The jobless rate met forecasts, rising to 4.3% from the month prior level of 4.2%, the highest level since 2021.
The data all but cement an interest rate reduction at the September FOMC meeting and almost assures another 25-bps reduction by year’s end. The market is suggesting a total of 142 bps pf easing in the next 12 months.
It must be noted that job creation has slowed. It has not contracted for the exception of June. The labor market can be perhaps described as a “low hiring, low firing environment.”
Other notable aspects of the labor report is that the labor participation rate (LPR) nominally rose and the LPR for the ages of 25 and 54, known as prime age workers, increased to the highest in nearly a year…a positive sign. Wages also rose by 3.7%
Considerable attention was previously focused on the firing of federal workers. Many had estimated over 500,000 jobs will be lost by September. Federal employment fell by 15,000 in August and the data indicates only 97,000 federal workers have been fired or have quit since peaking in January. This is almost statistically insignificant for a 2.93-million-person workforce.
As indicated, the Treasury market rallied on the data with the two-year Treasury or the instrument most sensitive to monetary policy, fell to the lowest yield in five months. The yield curve steepened moderately.

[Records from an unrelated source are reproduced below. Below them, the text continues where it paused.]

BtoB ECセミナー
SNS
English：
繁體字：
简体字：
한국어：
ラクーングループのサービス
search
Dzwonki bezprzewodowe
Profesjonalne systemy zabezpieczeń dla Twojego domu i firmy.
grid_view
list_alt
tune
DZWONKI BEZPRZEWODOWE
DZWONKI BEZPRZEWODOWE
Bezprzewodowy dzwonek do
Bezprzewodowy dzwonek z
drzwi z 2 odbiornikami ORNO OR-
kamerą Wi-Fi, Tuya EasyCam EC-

How will this week’s inflation data influence the outlook for monetary policy?
Equities were moderately lower perhaps on a combination of profit taking and from fears the economy might be slowing too quickly.

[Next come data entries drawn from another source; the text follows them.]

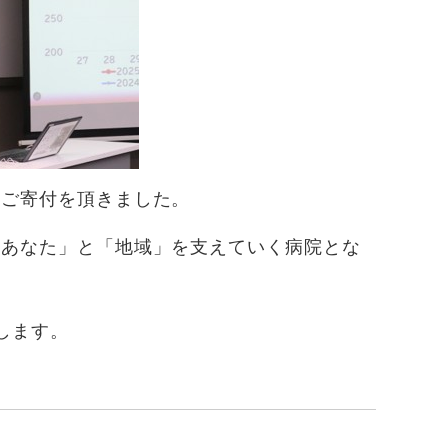
とご寄付を頂きました。
「あなた」と「地域」を支えていく病院とな
します。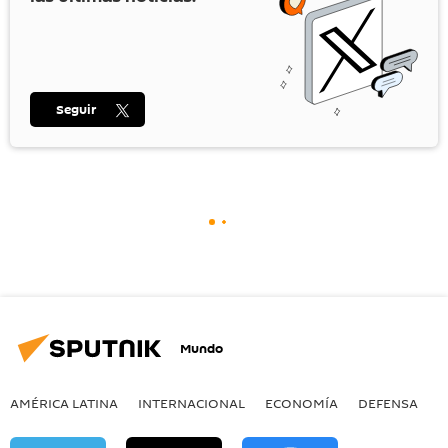
Seguir
Mundo
AMÉRICA LATINA
INTERNACIONAL
ECONOMÍA
DEFENSA
M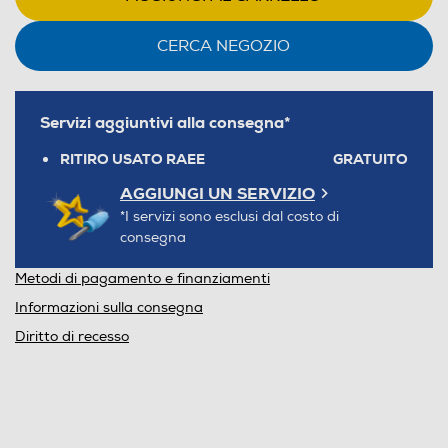
CERCA NEGOZIO
Servizi aggiuntivi alla consegna*
RITIRO USATO RAEE
GRATUITO
AGGIUNGI UN SERVIZIO
*I servizi sono esclusi dal costo di
consegna
Metodi di pagamento e finanziamenti
Informazioni sulla consegna
Diritto di recesso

The economic calendar is comprised of several inflation statistics including the PPI and CPI, inventory data and a sentiment survey.
Last night the foreign markets were up. London was up 0.06%, Paris up 0.45% and Frankfurt up 0.46%. China was up 0.38%, Japan up 1.45% and Hang Seng up 0.85%.
Futures are nominally higher ahead of this week’s inflation data. The 10-year is up 1/32 to yield 4.08%.